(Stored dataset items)
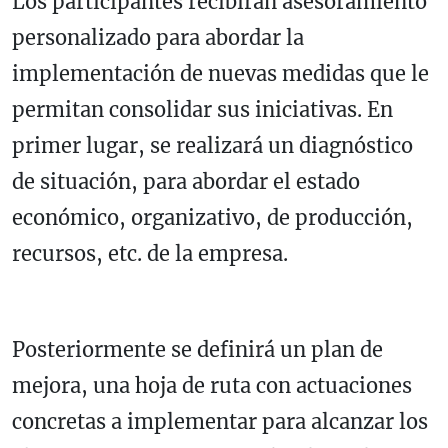
Los participantes recibirán asesoramiento
personalizado para abordar la
implementación de nuevas medidas que le
permitan consolidar sus iniciativas. En
primer lugar, se realizará un diagnóstico
de situación, para abordar el estado
económico, organizativo, de producción,
recursos, etc. de la empresa.
Posteriormente se definirá un plan de
mejora, una hoja de ruta con actuaciones
concretas a implementar para alcanzar los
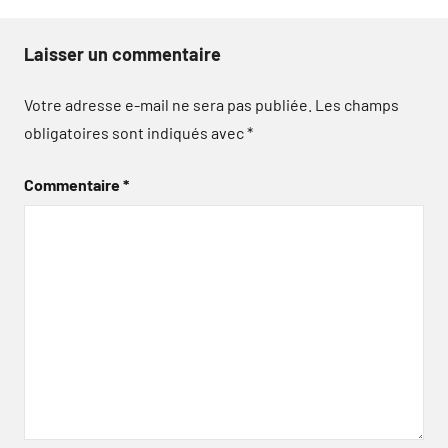
Laisser un commentaire
Votre adresse e-mail ne sera pas publiée.
Les champs
obligatoires sont indiqués avec
*
Commentaire
*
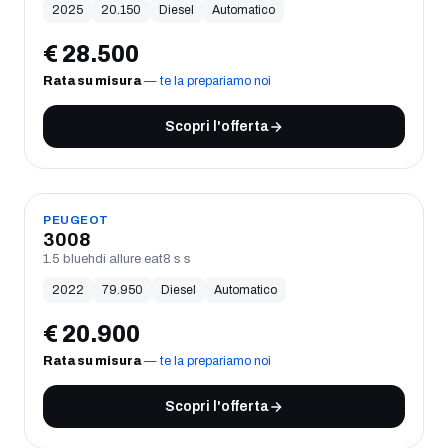
2025
20.150
Diesel
Automatico
€
28.500
Rata su misura
— te la prepariamo noi
Scopri l'offerta
USATO
PEUGEOT
3008
1.5 bluehdi allure eat8 s s
2022
79.950
Diesel
Automatico
€
20.900
Rata su misura
— te la prepariamo noi
Scopri l'offerta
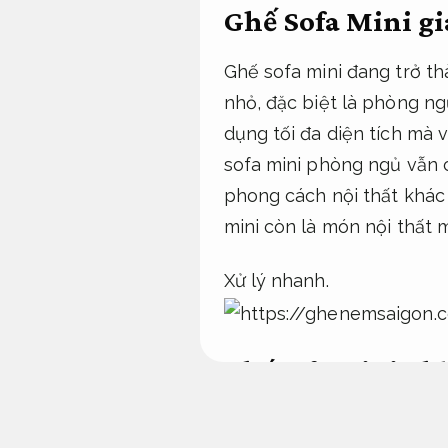
Ghế Sofa Mini gi
Ghế sofa mini đang trở th
nhỏ, đặc biệt là phòng ngủ
dụng tối đa diện tích mà 
sofa mini phòng ngủ vẫn 
phong cách nội thất khác n
mini còn là món nội thất m
Xử lý nhanh.
Ghế sofa mini phò
hoạt theo yêu cầu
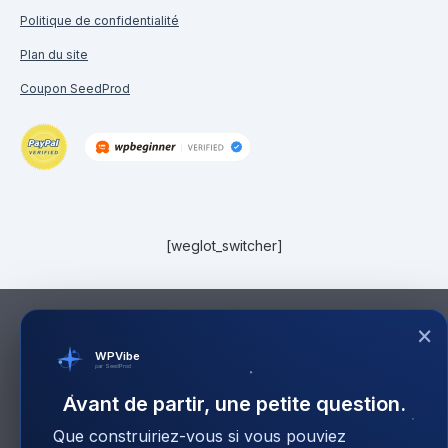
Politique de confidentialité
Plan du site
Coupon SeedProd
[weglot_switcher]
×
WPVibe
par SeedProd
Avant de partir, une petite question.
Que construiriez-vous si vous pouviez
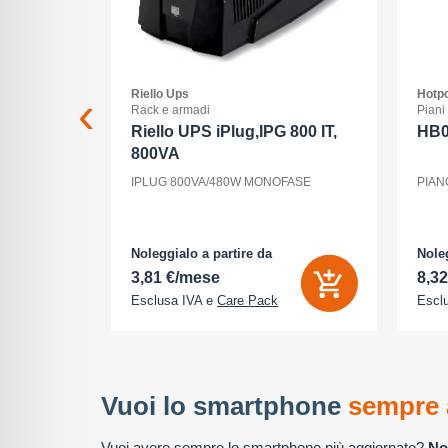
Riello Ups
Hotpo
Rack e armadi
Piani
G
Riello UPS iPlug,IPG 800 IT,
HB
800VA
56 GB -
IPLUG 800VA/480W MONOFASE
PIAN
 1206 pixel
teriori 48
 Megapixel -
Noleggialo a partire da
Noleg
3,81 €/mese
8,3
Esclusa IVA e
Care Pack
Escl
Vuoi lo smartphone
sempre 
Vuoi avere sempre lo smartphone più aggiornato?
No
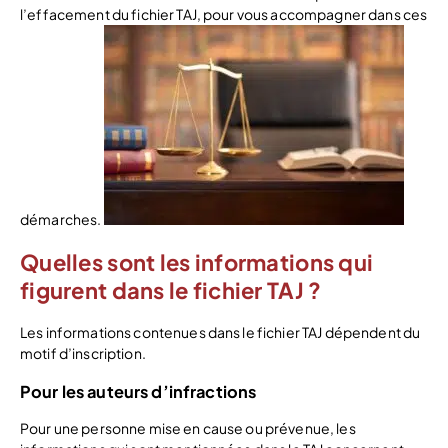
l’effacement du fichier TAJ, pour vous accompagner dans ces
démarches.
Quelles sont les informations qui
figurent dans le fichier TAJ ?
Les informations contenues dans le fichier TAJ dépendent du
motif d’inscription.
Pour les auteurs d’infractions
Pour une personne mise en cause ou prévenue, les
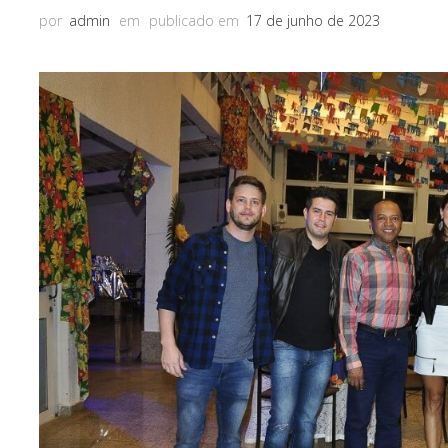
por
admin
em
publicado em
17 de junho de 2023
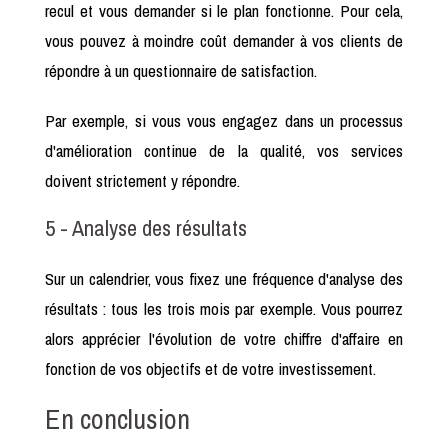
recul et vous demander si le plan fonctionne. Pour cela,
vous pouvez à moindre coût demander à vos clients de
répondre à un questionnaire de satisfaction.
Par exemple, si vous vous engagez dans un processus
d'amélioration continue de la qualité, vos services
doivent strictement y répondre.
5 - Analyse des résultats
Sur un calendrier, vous fixez une fréquence d'analyse des
résultats : tous les trois mois par exemple. Vous pourrez
alors apprécier l'évolution de votre chiffre d'affaire en
fonction de vos objectifs et de votre investissement.
En conclusion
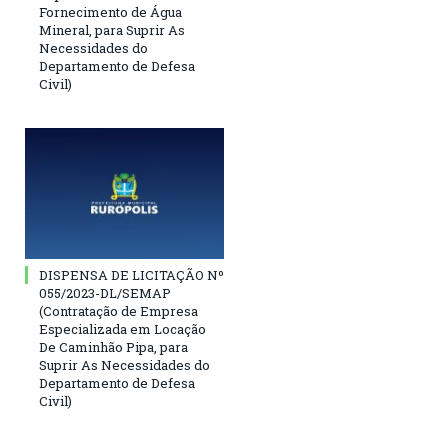
Fornecimento de Água
Mineral, para Suprir As
Necessidades do
Departamento de Defesa
Civil)
DISPENSA DE LICITAÇÃO Nº
055/2023-DL/SEMAP
(Contratação de Empresa
Especializada em Locação
De Caminhão Pipa, para
Suprir As Necessidades do
Departamento de Defesa
Civil)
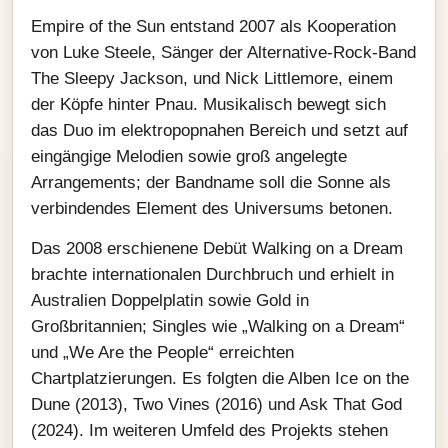
Empire of the Sun entstand 2007 als Kooperation
von Luke Steele, Sänger der Alternative-Rock-Band
The Sleepy Jackson, und Nick Littlemore, einem
der Köpfe hinter Pnau. Musikalisch bewegt sich
das Duo im elektropopnahen Bereich und setzt auf
eingängige Melodien sowie groß angelegte
Arrangements; der Bandname soll die Sonne als
verbindendes Element des Universums betonen.
Das 2008 erschienene Debüt Walking on a Dream
brachte internationalen Durchbruch und erhielt in
Australien Doppelplatin sowie Gold in
Großbritannien; Singles wie „Walking on a Dream“
und „We Are the People“ erreichten
Chartplatzierungen. Es folgten die Alben Ice on the
Dune (2013), Two Vines (2016) und Ask That God
(2024). Im weiteren Umfeld des Projekts stehen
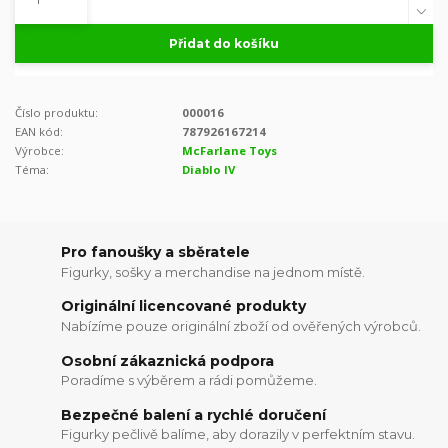
Přidat do košíku
Číslo produktu:
000016
EAN kód:
787926167214
Výrobce:
McFarlane Toys
Téma:
Diablo IV
Pro fanoušky a sběratele
Figurky, sošky a merchandise na jednom místě.
Originální licencované produkty
Nabízíme pouze originální zboží od ověřených výrobců.
Osobní zákaznická podpora
Poradíme s výběrem a rádi pomůžeme.
Bezpečné balení a rychlé doručení
Figurky pečlivě balíme, aby dorazily v perfektním stavu.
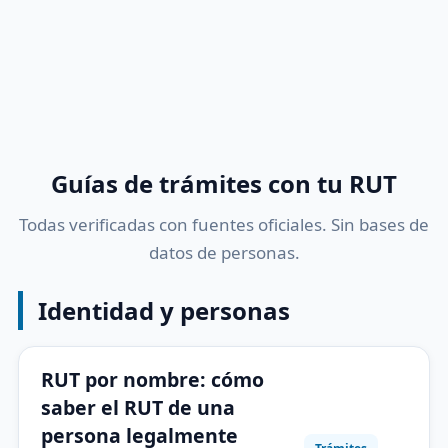
Guías de trámites con tu RUT
Todas verificadas con fuentes oficiales. Sin bases de
datos de personas.
Identidad y personas
RUT por nombre: cómo
saber el RUT de una
persona legalmente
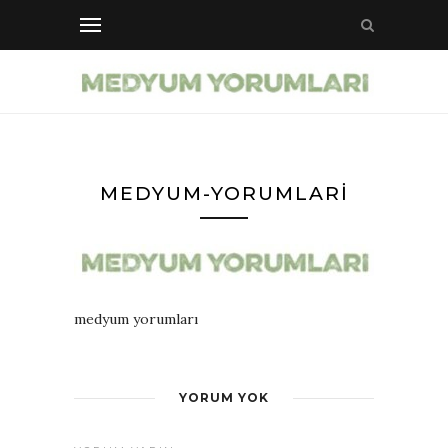
MEDYUM-YORUMLARI
medyum yorumları
YORUM YOK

WHAT TO PRODUCE: Print all the lines above exactly as they are, but without the pictures.

ANSWER SPACE:
Los participantes recibirán asesoramiento
personalizado para abordar la
implementación de nuevas medidas que le
permitan consolidar sus iniciativas. En
primer lugar, se realizará un diagnóstico
de situación, para abordar el estado
económico, organizativo, de producción,
recursos, etc. de la empresa.
Posteriormente se definirá un plan de
mejora, una hoja de ruta con actuaciones
concretas a implementar para alcanzar los
Laisser un commentaire
Votre adresse e-mail ne sera pas publiée.
Les champs
obligatoires sont indiqués avec
*
Commentaire
*
2025
20.150
Diesel
Automatico
€
28.500
Rata su misura
— te la prepariamo noi
Scopri l'offerta
USATO
PEUGEOT
3008
1.5 bluehdi allure eat8 s s
2022
79.950
Diesel
Automatico
€
20.900
Rata su misura
— te la prepariamo noi
Scopri l'offerta
Ghế Sofa Mini gi
Ghế sofa mini đang trở th
nhỏ, đặc biệt là phòng ngủ
dụng tối đa diện tích mà 
sofa mini phòng ngủ vẫn 
phong cách nội thất khác n
mini còn là món nội thất m
Xử lý nhanh.
Ghế sofa mini phò
hoạt theo yêu cầu
Politique de confidentialité
Plan du site
Coupon SeedProd
[weglot_switcher]
×
WPVibe
par SeedProd
Avant de partir, une petite question.
Que construiriez-vous si vous pouviez
Riello Ups
Hotpo
Rack e armadi
Piani
G
Riello UPS iPlug,IPG 800 IT,
HB
800VA
56 GB -
IPLUG 800VA/480W MONOFASE
PIAN
 1206 pixel
teriori 48
 Megapixel -
Noleggialo a partire da
Noleg
3,81 €/mese
8,3
Esclusa IVA e
Care Pack
Escl
Vuoi lo smartphone
sempre 
Vuoi avere sempre lo smartphone più aggiornato?
No
l’effacement du fichier TAJ, pour vous accompagner dans ces
démarches.
Quelles sont les informations qui
figurent dans le fichier TAJ ?
Les informations contenues dans le fichier TAJ dépendent du
motif d’inscription.
Pour les auteurs d’infractions
Pour une personne mise en cause ou prévenue, les
por
admin
em
publicado em
17 de junho de 2023
recul et vous demander si le plan fonctionne. Pour cela,
vous pouvez à moindre coût demander à vos clients de
répondre à un questionnaire de satisfaction.
Par exemple, si vous vous engagez dans un processus
d'amélioration continue de la qualité, vos services
doivent strictement y répondre.
5 - Analyse des résultats
Sur un calendrier, vous fixez une fréquence d'analyse des
résultats : tous les trois mois par exemple. Vous pourrez
alors apprécier l'évolution de votre chiffre d'affaire en
fonction de vos objectifs et de votre investissement.
En conclusion
Fornecimento de Água
Mineral, para Suprir As
Necessidades do
Departamento de Defesa
Civil)
DISPENSA DE LICITAÇÃO Nº
055/2023-DL/SEMAP
(Contratação de Empresa
Especializada em Locação
De Caminhão Pipa, para
Suprir As Necessidades do
Departamento de Defesa
Civil)
Empire of the Sun entstand 2007 als Kooperation
von Luke Steele, Sänger der Alternative-Rock-Band
The Sleepy Jackson, und Nick Littlemore, einem
der Köpfe hinter Pnau. Musikalisch bewegt sich
das Duo im elektropopnahen Bereich und setzt auf
eingängige Melodien sowie groß angelegte
Arrangements; der Bandname soll die Sonne als
verbindendes Element des Universums betonen.
Das 2008 erschienene Debüt Walking on a Dream
brachte internationalen Durchbruch und erhielt in
Australien Doppelplatin sowie Gold in
Großbritannien; Singles wie „Walking on a Dream“
und „We Are the People“ erreichten
Chartplatzierungen. Es folgten die Alben Ice on the
Dune (2013), Two Vines (2016) und Ask That God
(2024). Im weiteren Umfeld des Projekts stehen
Přidat do košíku
Číslo produktu:
000016
EAN kód:
787926167214
Výrobce:
McFarlane Toys
Téma:
Diablo IV
Pro fanoušky a sběratele
Figurky, sošky a merchandise na jednom místě.
Originální licencované produkty
Nabízíme pouze originální zboží od ověřených výrobců.
Osobní zákaznická podpora
Poradíme s výběrem a rádi pomůžeme.
Bezpečné balení a rychlé doručení
Figurky pečlivě balíme, aby dorazily v perfektním stavu.
Guías de trámites con tu RUT
Todas verificadas con fuentes oficiales. Sin bases de
datos de personas.
Identidad y personas
RUT por nombre: cómo
saber el RUT de una
persona legalmente
MEDYUM-YORUMLARI
medyum yorumları
YORUM YOK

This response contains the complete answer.